======== Record extracts

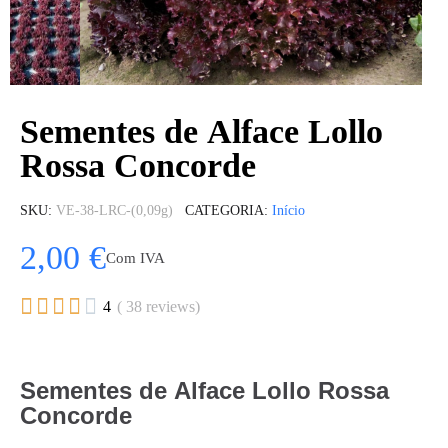
Sementes de Alface Lollo
Rossa Concorde
SKU
VE-38-LRC-(0,09g)
CATEGORIA
Início
2,00 €
Com IVA





4
( 38 reviews)
Sementes de Alface Lollo Rossa
Concorde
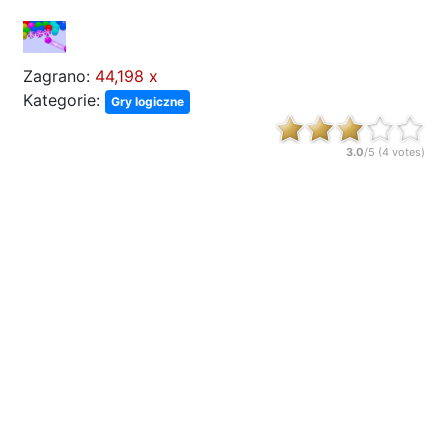
Zagrano:
44,198 x
Kategorie:
Gry logiczne
3.0
/5 (
4
votes)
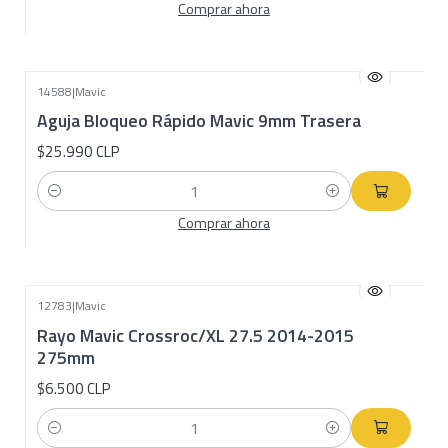
Comprar ahora
14588
|
Mavic
Aguja Bloqueo Rápido Mavic 9mm Trasera
$25.990 CLP
Cantidad
Comprar ahora
12783
|
Mavic
Rayo Mavic Crossroc/XL 27.5 2014-2015
275mm
$6.500 CLP
Cantidad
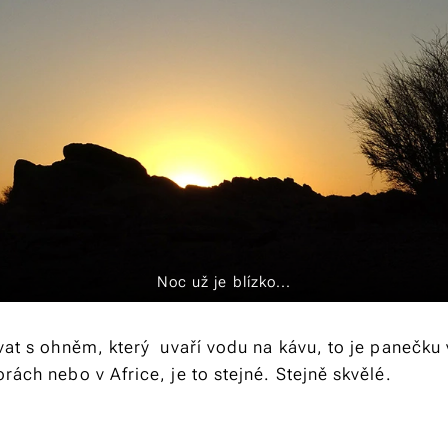
Noc už je blízko...
vat s ohněm, který uvaří vodu na kávu, to je panečku
rách nebo v Africe, je to stejné. Stejně skvělé.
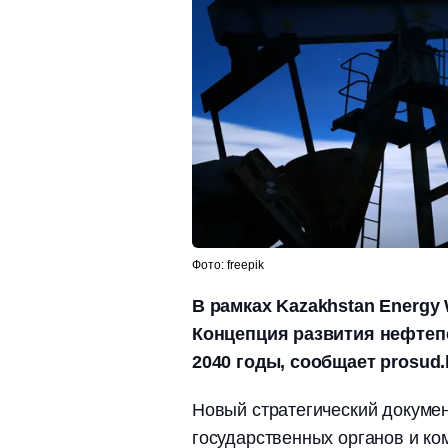
Фото: freepik
В рамках Kazakhstan Energy
Концепция развития нефтеп
2040 годы, сообщает prosud.
Новый стратегический докумен
государственных органов и ко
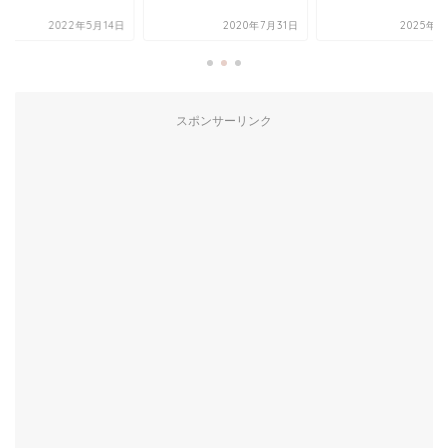
2022年5月14日
2020年7月31日
2025年3
スポンサーリンク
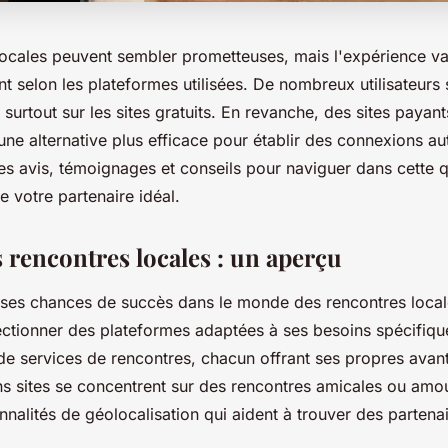
locales peuvent sembler prometteuses, mais l'expérience va
 selon les plateformes utilisées. De nombreux utilisateurs 
, surtout sur les sites gratuits. En revanche, des sites pay
une alternative plus efficace pour établir des connexions au
es avis, témoignages et conseils pour naviguer dans cette
e votre partenaire idéal.
s rencontres locales : un aperçu
ses chances de succès dans le monde des rencontres locales
ectionner des plateformes adaptées à ses besoins spécifiques
 de services de rencontres, chacun offrant ses propres avan
ns sites se concentrent sur des rencontres amicales ou am
onnalités de géolocalisation qui aident à trouver des partena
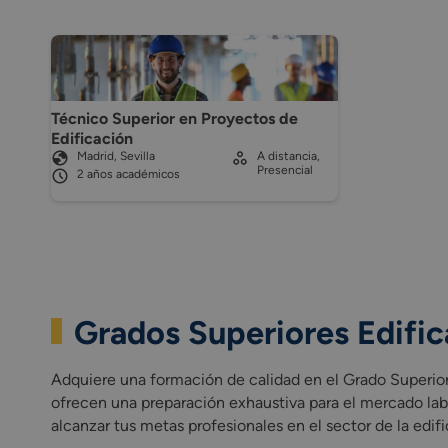
Técnico Superior en Proyectos de
Edificación
Madrid, Sevilla
A distancia,
Presencial
2 años académicos
Grados Superiores Edific
Adquiere una formación de calidad en el Grado Superior
ofrecen una preparación exhaustiva para el mercado labo
alcanzar tus metas profesionales en el sector de la edifi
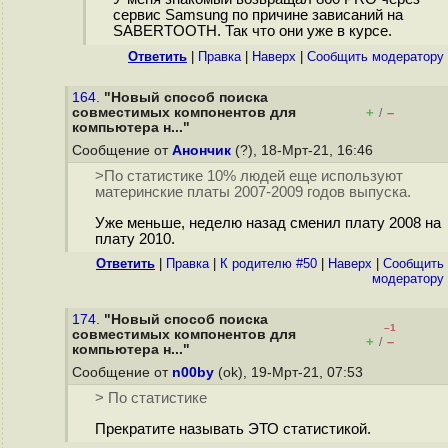
сервис Samsung по причине зависаний на
SABERTOOTH. Так что они уже в курсе.
Ответить
|
Правка
|
Наверх
|
Cообщить модератору
164.
"Новый способ поиска
совместимых компонентов для
+
–
/
компьютера н..."
Сообщение от
Анончик
(?), 18-Мрт-21, 16:46
>По статистике 10% людей еще используют
материнские платы 2007-2009 годов выпуска.
Уже меньше, неделю назад сменил плату 2008 на
плату 2010.
Ответить
|
Правка
|
К родителю #50
|
Наверх
|
Cообщить
модератору
174.
"Новый способ поиска
–1
совместимых компонентов для
+
–
/
компьютера н..."
Сообщение от
n00by
(ok), 19-Мрт-21, 07:53
> По статистике
Прекратите называть ЭТО статистикой.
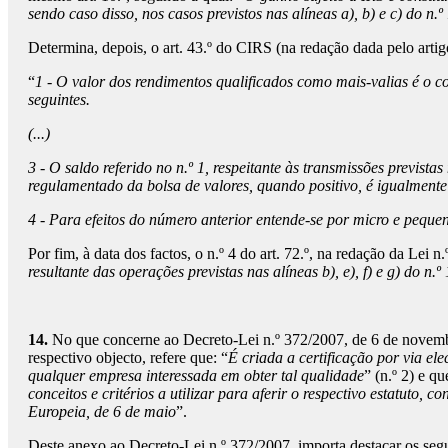
sendo caso disso, nos casos previstos nas alíneas a), b) e c) do n.º
Determina, depois, o art. 43.º do CIRS (na redação dada pelo artigo
“
1 - O valor dos rendimentos qualificados como mais-valias é o c
seguintes.
(...)
3 - O saldo referido no n.º 1, respeitante às transmissões previs
regulamentado da bolsa de valores, quando positivo, é igualment
4 - Para efeitos do número anterior entende-se por micro e pequen
Por fim, à data dos factos, o n.º 4 do art. 72.º, na redação da Lei 
resultante das operações previstas nas alíneas b), e), f) e g) do n.º
14.
No que concerne ao Decreto-Lei n.º 372/2007, de 6 de novembro
respectivo objecto, refere que: “
É criada a certificação por via 
qualquer empresa interessada em obter tal qualidade
” (n.º 2) e que
conceitos e critérios a utilizar para aferir o respectivo estatut
Europeia, de 6 de maio
”.
Deste anexo ao Decreto-Lei n.º 372/2007, importa destacar os segu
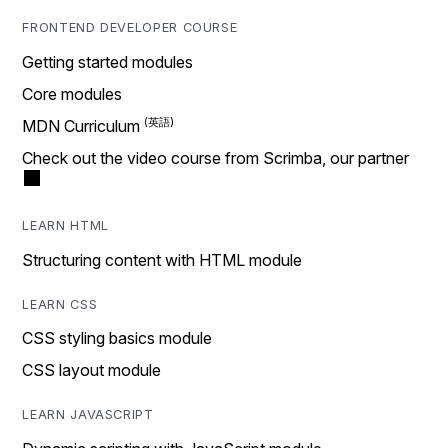
FRONTEND DEVELOPER COURSE
Getting started modules
Core modules
MDN Curriculum
Check out the video course from Scrimba, our partner
LEARN HTML
Structuring content with HTML module
LEARN CSS
CSS styling basics module
CSS layout module
LEARN JAVASCRIPT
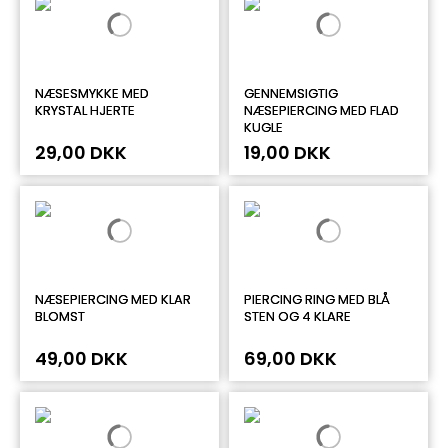
NÆSESMYKKE MED
GENNEMSIGTIG
KRYSTAL HJERTE
NÆSEPIERCING MED FLAD
KUGLE
29,00 DKK
19,00 DKK
NÆSEPIERCING MED KLAR
PIERCING RING MED BLÅ
BLOMST
STEN OG 4 KLARE
49,00 DKK
69,00 DKK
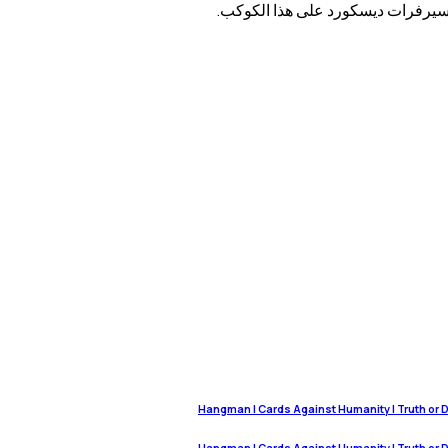
Hangman | Cards Against Humanity | Truth or Dar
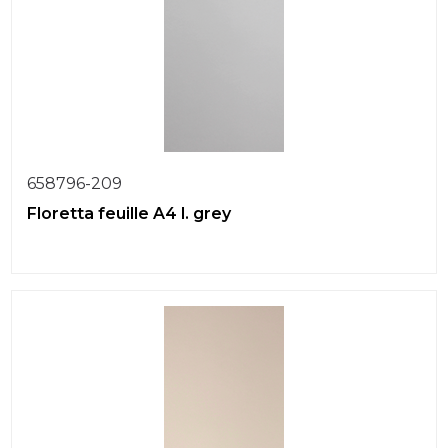
658796-209
Floretta feuille A4 l. grey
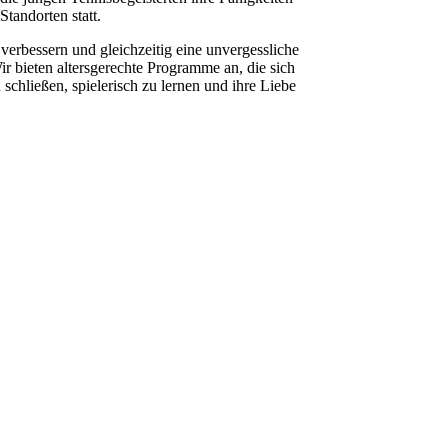
tan­dorten statt.
erbessern und gle­ichzeit­ig eine unvergessliche
ir bieten alters­gerechte Pro­gramme an, die sich
schließen, spielerisch zu ler­nen und ihre Liebe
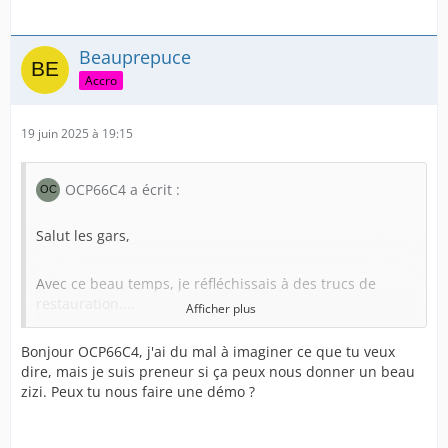
Beauprepuce
Accro
19 juin 2025 à 19:15
OCP66C4 a écrit :
Salut les gars,
Avec ce beau temps, je réfléchissais à des trucs de
restauration....
Afficher plus
Bonjour OCP66C4, j'ai du mal à imaginer ce que tu veux
J'essaie d'imaginer un système qui permettrait de
dire, mais je suis preneur si ça peux nous donner un beau
développer le prépuce en aval tout en retenant le pénis
zizi. Peux tu nous faire une démo ?
a sa place
En fait, comme l'exercice d'étirement proceduré de 2023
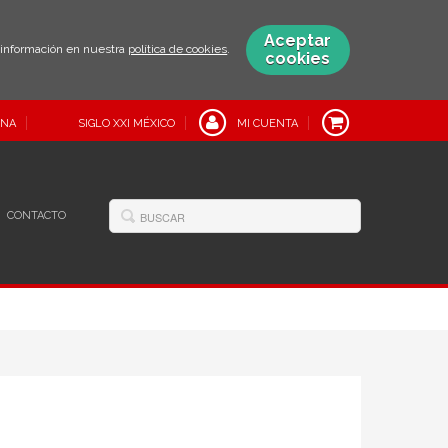
Aceptar
s información en nuestra
política de cookies
.
cookies
INA
SIGLO XXI MÉXICO
MI CUENTA
CONTACTO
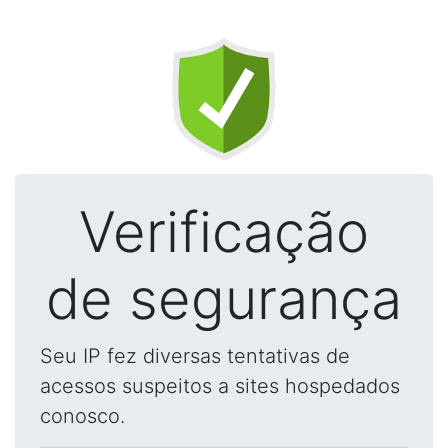
Verificação
de segurança
Seu IP fez diversas tentativas de
acessos suspeitos a sites hospedados
conosco.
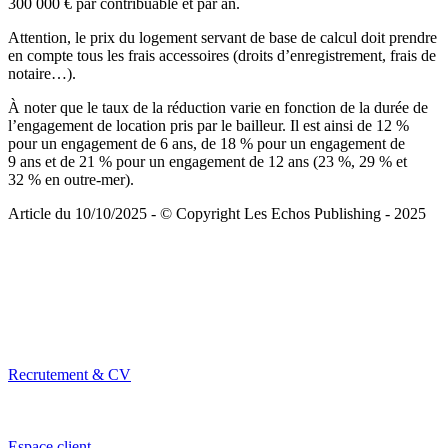
300 000 € par contribuable et par an.
Attention, le prix du logement servant de base de calcul doit prendre
en compte tous les frais accessoires (droits d’enregistrement, frais de
notaire…).
À noter que le taux de la réduction varie en fonction de la durée de
l’engagement de location pris par le bailleur. Il est ainsi de 12 %
pour un engagement de 6 ans, de 18 % pour un engagement de
9 ans et de 21 % pour un engagement de 12 ans (23 %, 29 % et
32 % en outre-mer).
Article du 10/10/2025 - © Copyright Les Echos Publishing - 2025
Recrutement & CV
Espace client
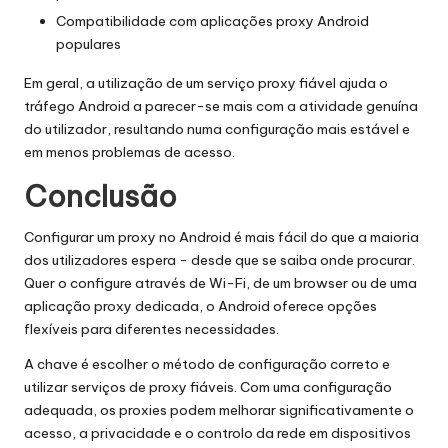
Compatibilidade com aplicações proxy Android
populares
Em geral, a utilização de um serviço proxy fiável ajuda o
tráfego Android a parecer-se mais com a atividade genuína
do utilizador, resultando numa configuração mais estável e
em menos problemas de acesso.
Conclusão
Configurar um proxy no Android é mais fácil do que a maioria
dos utilizadores espera - desde que se saiba onde procurar.
Quer o configure através de Wi-Fi, de um browser ou de uma
aplicação proxy dedicada, o Android oferece opções
flexíveis para diferentes necessidades.
A chave é escolher o método de configuração correto e
utilizar serviços de proxy fiáveis. Com uma configuração
adequada, os proxies podem melhorar significativamente o
acesso, a privacidade e o controlo da rede em dispositivos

================

▶ Description of the task:
Reproduce each line of the records exactly, omitting any picture.

▶ Response to the task:
Sementes de Alface Lollo
Rossa Concorde
SKU
VE-38-LRC-(0,09g)
CATEGORIA
Início
2,00 €
Com IVA





4
( 38 reviews)
Sementes de Alface Lollo Rossa
Concorde
Zagrano:
44,198 x
Kategorie:
Gry logiczne
3.0
/5 (
4
votes)
Comprar ahora
14588
|
Mavic
Aguja Bloqueo Rápido Mavic 9mm Trasera
$25.990 CLP
Cantidad
Comprar ahora
12783
|
Mavic
Rayo Mavic Crossroc/XL 27.5 2014-2015
275mm
$6.500 CLP
Cantidad
Noc už je blízko...
vat s ohněm, který uvaří vodu na kávu, to je panečku
rách nebo v Africe, je to stejné. Stejně skvělé.
Фото: freepik
В рамках Kazakhstan Energy
Концепция развития нефтеп
2040 годы, сообщает prosud.
Новый стратегический докумен
государственных органов и ко
2022年5月14日
2020年7月31日
2025年3
スポンサーリンク
locales peuvent sembler prometteuses, mais l'expérience va
 selon les plateformes utilisées. De nombreux utilisateurs 
, surtout sur les sites gratuits. En revanche, des sites pay
une alternative plus efficace pour établir des connexions au
es avis, témoignages et conseils pour naviguer dans cette
e votre partenaire idéal.
s rencontres locales : un aperçu
ses chances de succès dans le monde des rencontres locales
ectionner des plateformes adaptées à ses besoins spécifiques
 de services de rencontres, chacun offrant ses propres avan
ns sites se concentrent sur des rencontres amicales ou am
onnalités de géolocalisation qui aident à trouver des partena
Técnico Superior en Proyectos de
Edificación
Madrid, Sevilla
A distancia,
Presencial
2 años académicos
Grados Superiores Edific
Adquiere una formación de calidad en el Grado Superior
ofrecen una preparación exhaustiva para el mercado labo
alcanzar tus metas profesionales en el sector de la edifi
сервис Samsung по причине зависаний на
SABERTOOTH. Так что они уже в курсе.
Ответить
|
Правка
|
Наверх
|
Cообщить модератору
164.
"Новый способ поиска
совместимых компонентов для
+
–
/
компьютера н..."
Сообщение от
Анончик
(?), 18-Мрт-21, 16:46
>По статистике 10% людей еще используют
материнские платы 2007-2009 годов выпуска.
Уже меньше, неделю назад сменил плату 2008 на
плату 2010.
Ответить
|
Правка
|
К родителю #50
|
Наверх
|
Cообщить
модератору
174.
"Новый способ поиска
–1
совместимых компонентов для
+
–
/
компьютера н..."
Сообщение от
n00by
(ok), 19-Мрт-21, 07:53
> По статистике
Прекратите называть ЭТО статистикой.
sendo caso disso, nos casos previstos nas alíneas a), b) e c) do n.º
Determina, depois, o art. 43.º do CIRS (na redação dada pelo artigo
“
1 - O valor dos rendimentos qualificados como mais-valias é o c
seguintes.
(...)
3 - O saldo referido no n.º 1, respeitante às transmissões previs
regulamentado da bolsa de valores, quando positivo, é igualment
4 - Para efeitos do número anterior entende-se por micro e pequen
Por fim, à data dos factos, o n.º 4 do art. 72.º, na redação da Lei 
resultante das operações previstas nas alíneas b), e), f) e g) do n.º
14.
No que concerne ao Decreto-Lei n.º 372/2007, de 6 de novembro
respectivo objecto, refere que: “
É criada a certificação por via 
qualquer empresa interessada em obter tal qualidade
” (n.º 2) e que
conceitos e critérios a utilizar para aferir o respectivo estatut
Europeia, de 6 de maio
”.
Deste anexo ao Decreto-Lei n.º 372/2007, importa destacar os segu
FRONTEND DEVELOPER COURSE
Getting started modules
Core modules
MDN Curriculum
Check out the video course from Scrimba, our partner
LEARN HTML
Structuring content with HTML module
LEARN CSS
CSS styling basics module
CSS layout module
LEARN JAVASCRIPT
NÆSESMYKKE MED
GENNEMSIGTIG
KRYSTAL HJERTE
NÆSEPIERCING MED FLAD
KUGLE
29,00 DKK
19,00 DKK
NÆSEPIERCING MED KLAR
PIERCING RING MED BLÅ
BLOMST
STEN OG 4 KLARE
49,00 DKK
69,00 DKK
Hangman | Cards Against Humanity | Truth or Dar
658796-209
Floretta feuille A4 l. grey
tan­dorten statt.
erbessern und gle­ichzeit­ig eine unvergessliche
ir bieten alters­gerechte Pro­gramme an, die sich
schließen, spielerisch zu ler­nen und ihre Liebe
Beauprepuce
Accro
19 juin 2025 à 19:15
OCP66C4 a écrit :
Salut les gars,
Avec ce beau temps, je réfléchissais à des trucs de
restauration....
Afficher plus
Bonjour OCP66C4, j'ai du mal à imaginer ce que tu veux
J'essaie d'imaginer un système qui permettrait de
dire, mais je suis preneur si ça peux nous donner un beau
développer le prépuce en aval tout en retenant le pénis
zizi. Peux tu nous faire une démo ?
a sa place
En fait, comme l'exercice d'étirement proceduré de 2023
Aceptar
s información en nuestra
política de cookies
.
cookies
INA
SIGLO XXI MÉXICO
MI CUENTA
CONTACTO
Verificação
de segurança
Seu IP fez diversas tentativas de
acessos suspeitos a sites hospedados
conosco.
300 000 € par contribuable et par an.
Attention, le prix du logement servant de base de calcul doit prendre
en compte tous les frais accessoires (droits d’enregistrement, frais de
notaire…).
À noter que le taux de la réduction varie en fonction de la durée de
l’engagement de location pris par le bailleur. Il est ainsi de 12 %
pour un engagement de 6 ans, de 18 % pour un engagement de
9 ans et de 21 % pour un engagement de 12 ans (23 %, 29 % et
32 % en outre-mer).
Article du 10/10/2025 - © Copyright Les Echos Publishing - 2025
Recrutement & CV
Espace client
Compatibilidade com aplicações proxy Android
populares
Em geral, a utilização de um serviço proxy fiável ajuda o
tráfego Android a parecer-se mais com a atividade genuína
do utilizador, resultando numa configuração mais estável e
em menos problemas de acesso.
Conclusão
Configurar um proxy no Android é mais fácil do que a maioria
dos utilizadores espera - desde que se saiba onde procurar.
Quer o configure através de Wi-Fi, de um browser ou de uma
aplicação proxy dedicada, o Android oferece opções
flexíveis para diferentes necessidades.
A chave é escolher o método de configuração correto e
utilizar serviços de proxy fiáveis. Com uma configuração
adequada, os proxies podem melhorar significativamente o
acesso, a privacidade e o controlo da rede em dispositivos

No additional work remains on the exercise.